» Your instructions
When you reach the line that contains "ज्ञान / प्रविधि" in the data below, start reproducing lines exactly, and stop after the line that contains "सम्पर्क गर्नुहोस्".

» Task material
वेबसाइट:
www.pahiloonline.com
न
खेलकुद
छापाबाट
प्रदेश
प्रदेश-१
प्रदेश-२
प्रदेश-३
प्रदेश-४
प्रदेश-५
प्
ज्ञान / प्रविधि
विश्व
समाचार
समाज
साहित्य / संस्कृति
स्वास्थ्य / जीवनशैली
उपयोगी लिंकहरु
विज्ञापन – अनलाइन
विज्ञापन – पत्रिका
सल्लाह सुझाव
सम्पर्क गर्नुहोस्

* * *

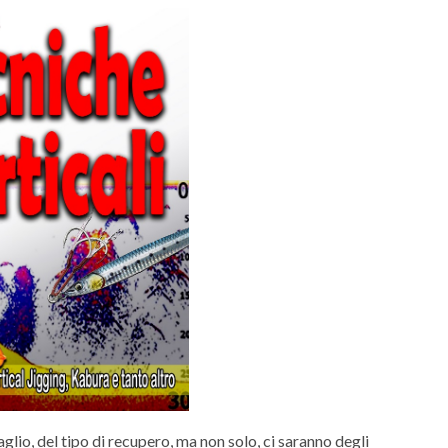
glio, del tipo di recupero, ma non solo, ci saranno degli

...

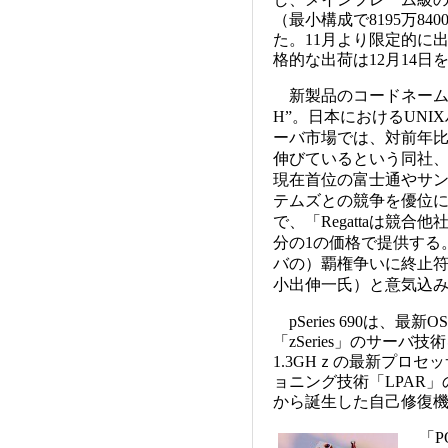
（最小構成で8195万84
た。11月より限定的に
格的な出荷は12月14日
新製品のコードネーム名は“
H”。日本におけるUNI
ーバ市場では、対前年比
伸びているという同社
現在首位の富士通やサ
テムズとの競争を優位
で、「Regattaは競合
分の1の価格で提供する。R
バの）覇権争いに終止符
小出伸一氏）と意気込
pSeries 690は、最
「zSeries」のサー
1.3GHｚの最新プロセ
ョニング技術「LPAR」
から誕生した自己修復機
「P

» Response to the exercise
ज्ञान / प्रविधि
विश्व
समाचार
समाज
साहित्य / संस्कृति
स्वास्थ्य / जीवनशैली
उपयोगी लिंकहरु
विज्ञापन – अनलाइन
विज्ञापन – पत्रिका
सल्लाह सुझाव
सम्पर्क गर्नुहोस्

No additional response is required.